(What you should do):
Your reply should be one number: how many lines of the records below contain the string "Timur".

(Extracted data):
* * * * * * *
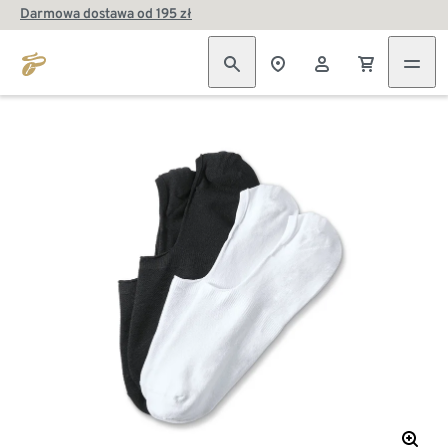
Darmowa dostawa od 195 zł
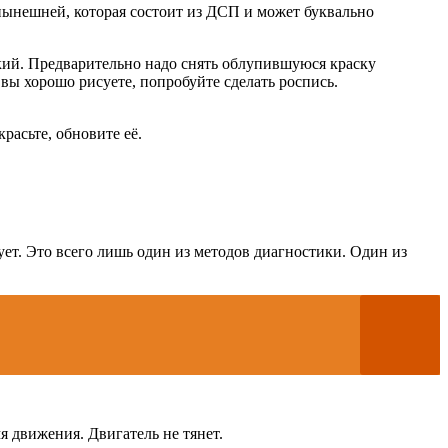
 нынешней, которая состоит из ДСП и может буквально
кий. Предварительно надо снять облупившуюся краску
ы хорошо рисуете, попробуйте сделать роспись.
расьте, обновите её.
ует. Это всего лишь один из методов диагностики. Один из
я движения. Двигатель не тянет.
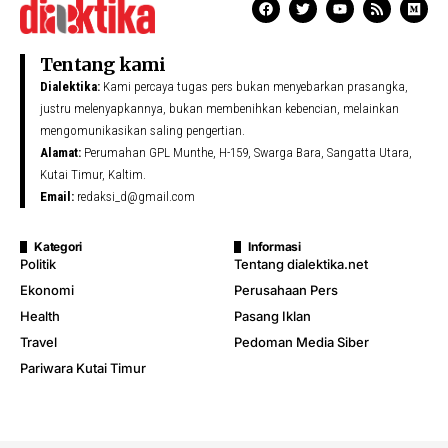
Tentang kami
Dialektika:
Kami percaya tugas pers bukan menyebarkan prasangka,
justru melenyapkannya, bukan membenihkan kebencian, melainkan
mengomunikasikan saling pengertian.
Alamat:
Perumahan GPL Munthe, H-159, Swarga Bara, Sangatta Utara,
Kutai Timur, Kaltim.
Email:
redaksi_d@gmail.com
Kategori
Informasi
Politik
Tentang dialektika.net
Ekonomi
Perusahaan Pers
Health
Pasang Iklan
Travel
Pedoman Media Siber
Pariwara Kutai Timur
* * * * * * *
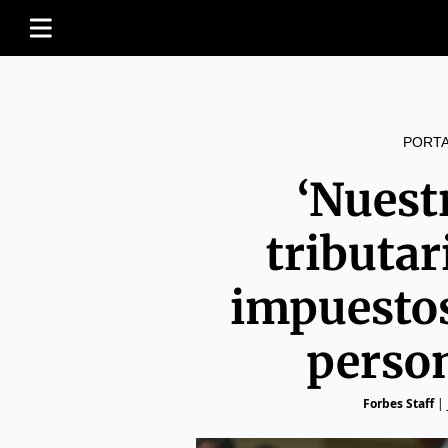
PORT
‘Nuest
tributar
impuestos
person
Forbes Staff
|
* * * * * * *
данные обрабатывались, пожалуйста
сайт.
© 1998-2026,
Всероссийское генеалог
* * * * * * *
(Completed task):
2